Italiani, Curdi, una faccia una razza.
“Non abbia paura di perdere il treno. Questa città è piccolissima e la conosco come le mie tasche! In dieci minuti vado da una parte all’altra!”
Ha gli occhi chiarissimi, quasi trasparenti, color vetro. Come i miei.
È in su con gli anni e ha corti capelli bianchi. Come i miei.
Non la smette di parlare.
Come me.
“Sa che oggi è la festa della donna? Al mio paese avremmo fatto enormi sfilate!”
“Da dove viene?”
“Dal Kurdistan”.
“Davvero? Pensi, il mio dentista viene dall’Armenia!”
Esclamo come se l`Armenia si trovasse dietro l`angolo.
“Con gli armeni dividiamo tristi storie, noi curdi…”
Mi dice un pochino commosso.
“Noi e loro… tutti hanno cercato di cancellarci, un pochino ci sono riusciti, ma mica del tutto, sa? Adesso faranno degli scavi, dalle mie parti e ritroveranno quello che hanno cancellato, allora sarò felice, ah sì, sarò felice!”
Annuisco e guardo questo curdo, che guida il taxi a Södertälje, e mi parla in svedese, e un pochino mi somiglia.
“E lei di dov’è?”
“Italia.”
“Lo sapevo! Era chiaro! Siamo troppo uguali! Ma lo sa che se fa un cerchio che passa dal Kurdistan e fa il giro della terra tocca esattamente l’Italia?

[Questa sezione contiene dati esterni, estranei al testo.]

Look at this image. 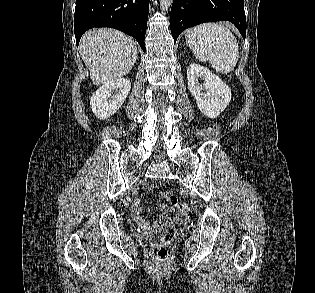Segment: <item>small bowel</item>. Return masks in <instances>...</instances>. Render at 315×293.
I'll return each mask as SVG.
<instances>
[{"label":"small bowel","instance_id":"obj_1","mask_svg":"<svg viewBox=\"0 0 315 293\" xmlns=\"http://www.w3.org/2000/svg\"><path fill=\"white\" fill-rule=\"evenodd\" d=\"M143 190L146 193H150L153 190V185L151 183H147L144 185ZM161 208L166 210L168 215L176 214V209L168 205L161 204ZM141 211H142L141 200L136 199L131 206V215L133 219L136 221V223L139 225V227L143 230H146L149 228V224L141 217ZM184 217L185 215L178 214L177 220H183ZM169 220L170 219L167 215H162L157 221L153 223V228L155 230L160 229L164 224L168 223Z\"/></svg>","mask_w":315,"mask_h":293}]
</instances>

Siamo la stessa gente!
Abbiamo la stessa faccia!”
Mi viene da sorridere a pensare quanta gente, di tutti i paesi, mi abbia detto che abbiamo esattamente la stessa faccia.

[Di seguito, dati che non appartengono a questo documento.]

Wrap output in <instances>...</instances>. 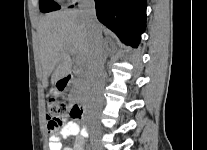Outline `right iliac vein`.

Popolo bastardo e mescolato, biondo, moro, scuro, chiaro, normanno, greco, lombardo, etrusco, romano, spagnolo, arabo…
Quanta gente tutta insieme nel nostro viso.
L’India, l’Armenia, l’Iran, la Turchia, la Grecia, il Magreb, la penisola Iberica, persino la Germania e la Danimarca sono stati in Italia.
E il risultato è la mia faccia, uguale a quella di un curdo che dal centro di una piccola cittadina dello Svealand mi accompagna al treno per Stoccolma Centrale.